Talia Gibson n’était pas dégonflée après avoir perdu son match de deuxième tour contre Diana Shnaider à l’Open d’Australie en janvier.
La joueuse d’Australie-Occidentale de 21 ans était satisfaite de son jeu et optimiste quant à sa capacité à avoir un impact important en 2026. Son objectif pour l’année était d’entrer dans le top 100 mondial. Cela ne lui a pris que deux mois.
Après une série de performances impressionnantes sur le terrain dur américain, notamment des victoires sur Naomi Osaka, Iva Jovic et Jasmine Paolini, Gibson s’est hissée au 68e rang mondial – ce classement étant susceptible d’atteindre les années 50 lorsque le nouveau classement sera publié lundi.
La course de Gibson aux huitièmes de finale à l’Open de Miami s’est terminée par une défaite en deux sets contre la championne de l’Open d’Australie Elena Rybakina mardi (heure australienne). Mais elle a accumulé cinq victoires contre des adversaires du top 20 au cours des quinze derniers jours à Miami et lors du tournoi précédent d’Indian Wells.
À son rythme actuel, Gibson pourrait facilement terminer l’année dans le top 30. Ses frappes puissantes ont fait sortir certaines des meilleures joueuses du terrain, tandis que son style affirmé a été comparé à celui de l’adolescente canadienne Victoria Mboko, qui s’est catapultée dans le top 10 cette année.
Gibson a été la surprise de 2026 sur le circuit féminin. Elle n’a jamais été classée dans le top 100 auparavant et n’a pas non plus dépassé le premier tour d’un grand chelem autre que l’Open d’Australie.
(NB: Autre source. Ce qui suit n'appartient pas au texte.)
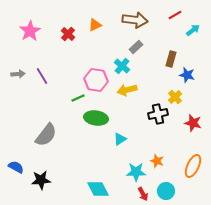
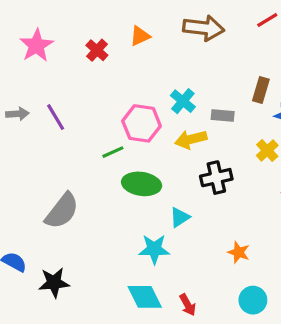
gray rectangle: (136, 47) -> (223, 115), moved, turned 48
black cross: (158, 114) -> (216, 178), moved
cyan star: (136, 172) -> (154, 249), moved
red arrow: (143, 194) -> (188, 305), moved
Alors que les projecteurs sont fortement braqués sur les adolescents Maya Joint et Emerson Jones en tant qu’avenir du tennis australien, Gibson est passé bien inaperçu au cours des deux dernières années. Son profil de la Women’s Tennis Association n’a même pas de photo à côté de son nom.
Mais sa forme et sa régularité depuis l’Open d’Australie ont placé Gibson dans les meilleures conditions pour devenir la joueuse la mieux classée du pays d’ici la fin de l’année.
Après avoir remporté une épreuve de 75e rang à Brisbane le mois dernier, Gibson s’est rendue en Inde puis aux États-Unis, où elle a remporté deux tours de qualification avant de battre la 11e mondiale Ekaterina Alexandrova, la 16e Clara Tauson et la 7e Paolini en route vers les quarts de finale d’Indian Wells – la première qualification à le faire depuis sa compatriote australienne Jenny Byrne en 1989.
Cette performance lui a assuré une place dans le top 100 avant de se rendre à Miami, où elle s’est à nouveau frayé un chemin pour se qualifier pour le tableau principal.
Après avoir battu la Tchèque Sara Bejlek au premier tour, Gibson a battu Osaka, quadruple championne du Grand Chelem, en deux sets, avant de vaincre le talent américain montant et numéro 17 mondial Jovic de la même manière.
Cependant, Rybakina s’est révélée trop forte pour le joueur de 21 ans, le numéro 2 mondial du Kazakhstan dessinant des erreurs de Gibson avec des retours rapides et une précision extrême.
Après avoir remporté le premier set 6-2, Rybakina a conservé ce moment dans le deuxième et a réussi à conclure le match en un peu plus d’une heure.
Le prochain défi de Gibson est de poursuivre son nouvel élan pendant les saisons sur terre battue et sur gazon.